(Left) Cell user in Kenya (via Konrad Glogowski & PBS) (Right) Malaria outbreaks in Kenya (via MARA ARMA)
The African continent has long endured a battle with Malaria. Groups like the World Health Organization have been able to reduce the number of deaths by 33% since 2000. In 2010, about 600,000 people were killed in Africa by the mosquito-borne infection, mostly children. Many measures and programs have been enacted to attempt to eradicate the disease, but until this point, the spread of the infection has been difficult to understand as Malaria is capable of spreading to uninfected insects through infected people and then spread further through these newly-infected bugs.

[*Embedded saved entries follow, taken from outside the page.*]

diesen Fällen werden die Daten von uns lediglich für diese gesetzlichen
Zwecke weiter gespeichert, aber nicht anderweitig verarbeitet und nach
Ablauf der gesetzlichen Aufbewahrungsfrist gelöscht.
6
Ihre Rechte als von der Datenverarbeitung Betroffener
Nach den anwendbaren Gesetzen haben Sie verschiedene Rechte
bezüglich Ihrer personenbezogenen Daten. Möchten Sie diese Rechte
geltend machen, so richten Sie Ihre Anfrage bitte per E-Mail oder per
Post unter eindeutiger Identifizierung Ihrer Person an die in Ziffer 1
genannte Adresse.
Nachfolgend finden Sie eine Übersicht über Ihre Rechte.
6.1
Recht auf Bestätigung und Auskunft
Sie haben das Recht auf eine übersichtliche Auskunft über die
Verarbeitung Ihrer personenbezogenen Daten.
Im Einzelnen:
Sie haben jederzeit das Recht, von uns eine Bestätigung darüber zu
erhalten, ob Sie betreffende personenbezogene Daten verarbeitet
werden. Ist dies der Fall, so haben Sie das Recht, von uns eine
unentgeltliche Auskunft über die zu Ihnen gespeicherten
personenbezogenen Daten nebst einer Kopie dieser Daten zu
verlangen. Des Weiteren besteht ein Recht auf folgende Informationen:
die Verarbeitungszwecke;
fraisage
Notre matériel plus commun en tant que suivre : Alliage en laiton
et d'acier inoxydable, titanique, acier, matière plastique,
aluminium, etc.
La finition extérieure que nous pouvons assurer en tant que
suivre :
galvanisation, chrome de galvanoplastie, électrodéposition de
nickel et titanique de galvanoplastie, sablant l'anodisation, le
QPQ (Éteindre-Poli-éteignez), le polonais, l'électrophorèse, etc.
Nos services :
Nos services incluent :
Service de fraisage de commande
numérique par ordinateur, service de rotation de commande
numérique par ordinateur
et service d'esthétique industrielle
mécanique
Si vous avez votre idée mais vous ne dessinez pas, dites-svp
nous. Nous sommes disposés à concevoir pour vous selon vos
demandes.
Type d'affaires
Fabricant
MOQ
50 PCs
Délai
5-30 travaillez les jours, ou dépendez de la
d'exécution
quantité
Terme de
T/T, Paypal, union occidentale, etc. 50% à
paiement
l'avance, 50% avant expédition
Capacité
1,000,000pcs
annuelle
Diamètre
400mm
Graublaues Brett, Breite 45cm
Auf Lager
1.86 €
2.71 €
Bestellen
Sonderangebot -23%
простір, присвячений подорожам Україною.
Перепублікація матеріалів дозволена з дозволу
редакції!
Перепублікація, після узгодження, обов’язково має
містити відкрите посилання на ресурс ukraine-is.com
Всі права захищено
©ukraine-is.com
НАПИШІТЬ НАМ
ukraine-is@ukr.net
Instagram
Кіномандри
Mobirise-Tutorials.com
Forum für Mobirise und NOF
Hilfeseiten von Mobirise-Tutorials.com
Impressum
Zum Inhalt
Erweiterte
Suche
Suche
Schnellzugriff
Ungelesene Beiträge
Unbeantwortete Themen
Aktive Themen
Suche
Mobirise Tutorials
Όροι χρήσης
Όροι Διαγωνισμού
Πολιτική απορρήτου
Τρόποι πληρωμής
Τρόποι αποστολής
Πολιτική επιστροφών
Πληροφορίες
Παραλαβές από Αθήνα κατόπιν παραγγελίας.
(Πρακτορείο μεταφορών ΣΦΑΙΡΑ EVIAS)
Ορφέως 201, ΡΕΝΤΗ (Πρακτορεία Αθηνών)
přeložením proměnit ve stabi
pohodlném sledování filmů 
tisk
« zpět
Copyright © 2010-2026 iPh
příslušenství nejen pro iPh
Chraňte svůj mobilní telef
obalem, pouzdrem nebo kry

New research done by a team from the Carnegie Mellon University in Pittsburgh is shedding new light on how we can better combat malaria, specifically in Kenya.
Amy Wesolowski and her team used the fact that 14,816,521 Kenyans have cell phones (of a population of about 40 million). From June 2008 to June 2009, the team collected anonymous information, from 11,920 cell towers, as to how individuals traveled and compared this data with maps provided by the Kenya Medical Research Institute and the Malaria Atlas Project that show where malaria has broken out. The Carnegie Mellon team then looked at Kenyans, within the areas being studied, and calculated the probability of an individual to become infected based on where they were on the map and if they traveled through the high risk regions. The team then made new maps that, for the first time ever, that correlated travelers to the spread of the disease. It showed “source” areas that originally emitted the disease and “sink” areas or places where malaria was brought in.
Within the 692 locations watched, the study found that most of the malaria was imported or brought into areas by infected travelers where there was no malaria to begin with. Many times these carriers do not show any symptoms. The 10% of areas with the highest risk of becoming infected were found to make 9 trips more per year than the other 90% (29 to 20). Kenya’s western highlands and suburbs of Nairobi are known to be malaria hotspots but have low populations of infected mosquitoes, however they receive lots of traffic from the coast of Lake Victoria, which has the highest population of infected mosquitoes. This means that localized treatment in some areas will always be ineffective and more efforts should be put in screening, treating and informing travelers in certain high-traffic routes.
Team member, Caroline Buckee of the Harvard School of Public Health in Boston summarized the teams findings, "To eliminate malaria, we've got to start thinking about transmission. There's a big danger of people damaging control programs by traveling and bringing parasites in with them."